Problem description>
Drop the pictures from the entries below, then reproduce the rest exactly.

=-=-=

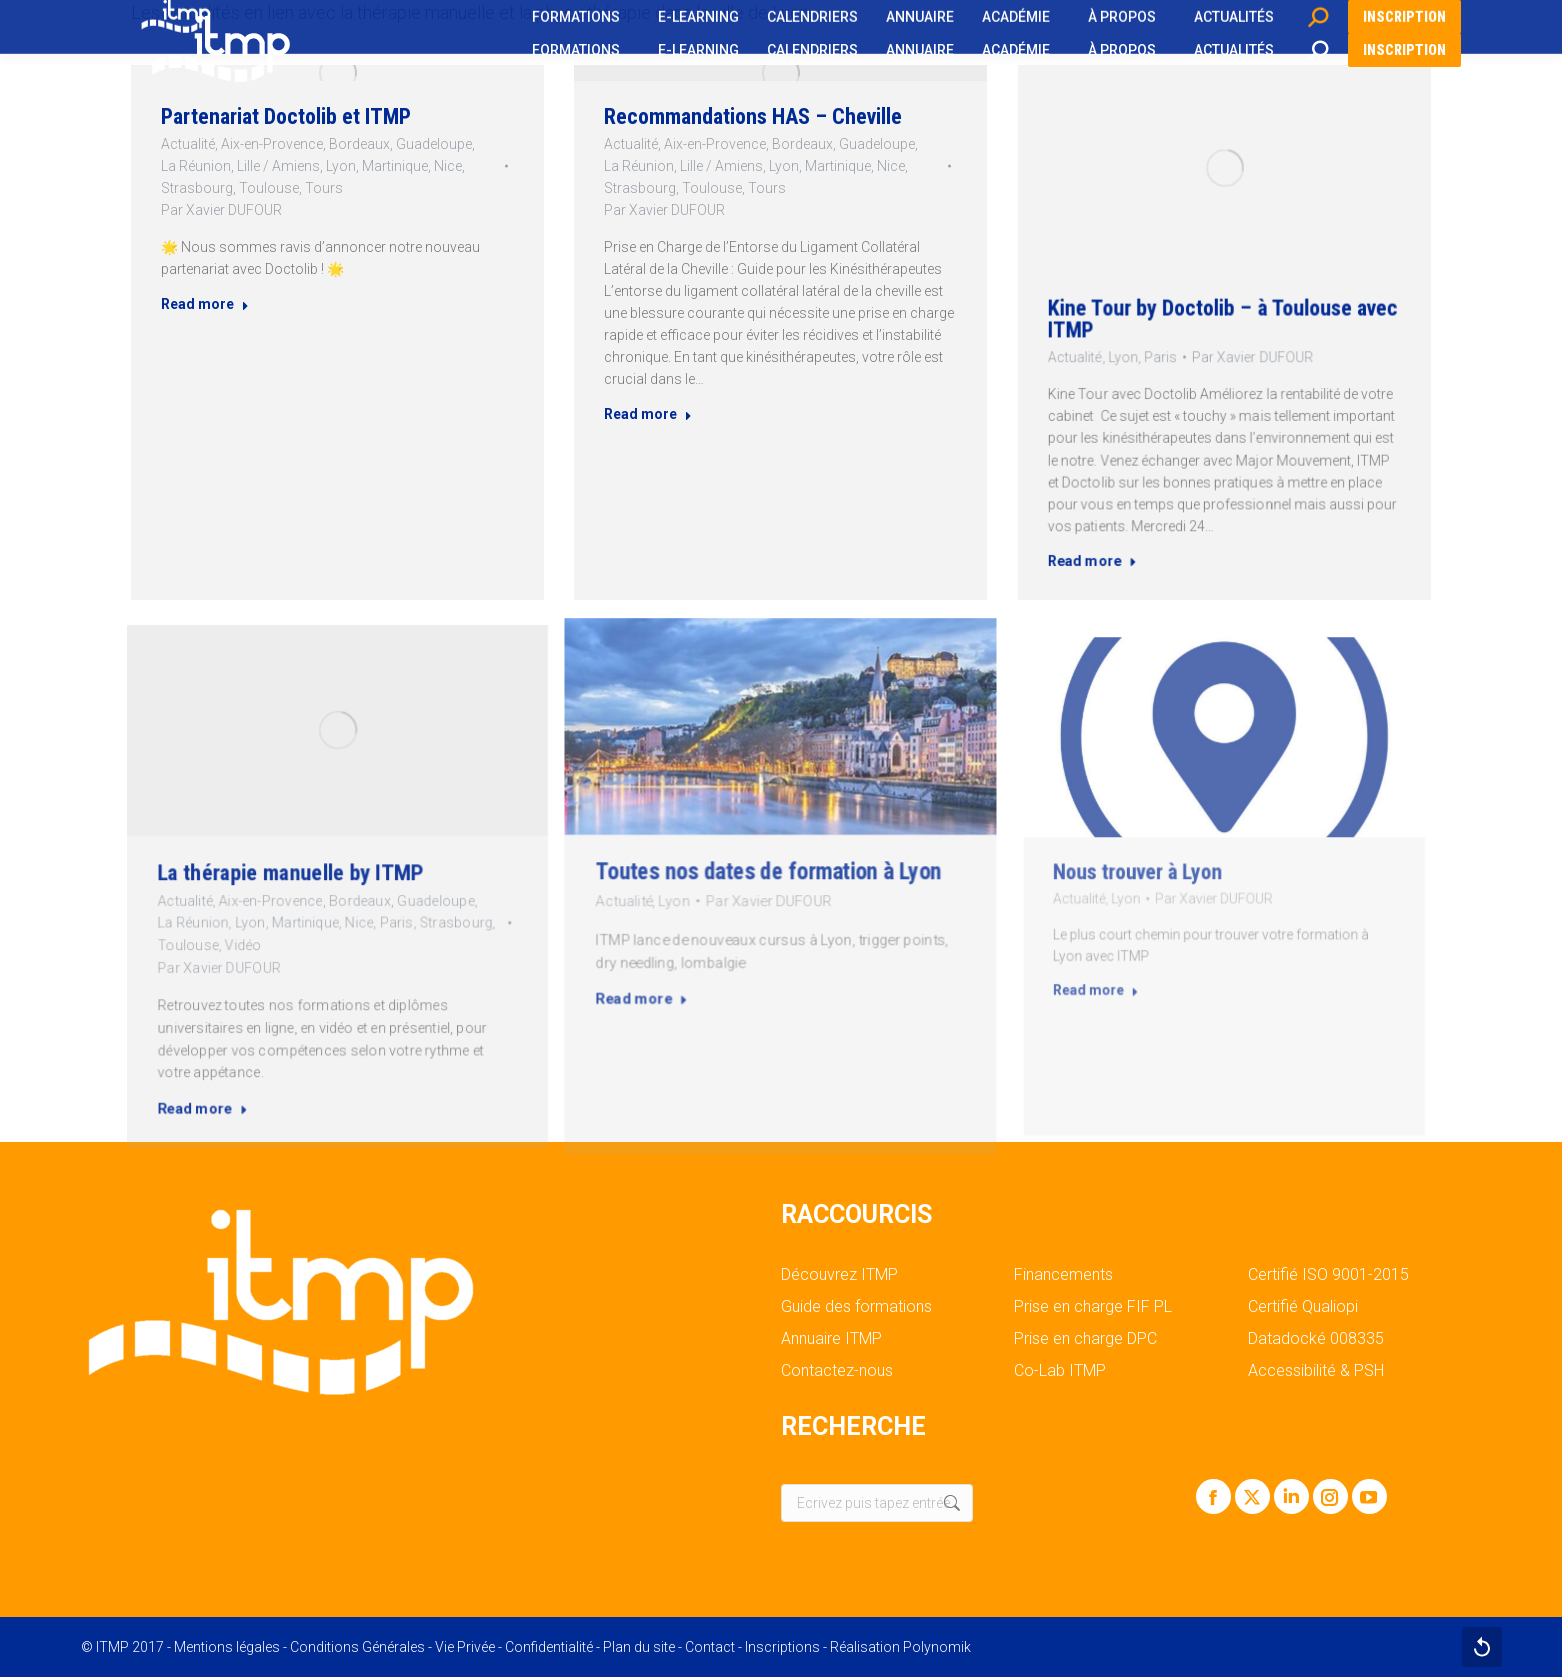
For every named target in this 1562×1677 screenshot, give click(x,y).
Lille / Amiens (286, 188)
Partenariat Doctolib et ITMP (292, 145)
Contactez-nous (837, 1371)
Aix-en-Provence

=-=-=

Your response>
For every named target in this 1562×1677 screenshot, give click(x,y).
Lille / Amiens (286, 188)
Partenariat Doctolib et ITMP (292, 145)
Contactez-nous (837, 1371)
Aix-en-Provence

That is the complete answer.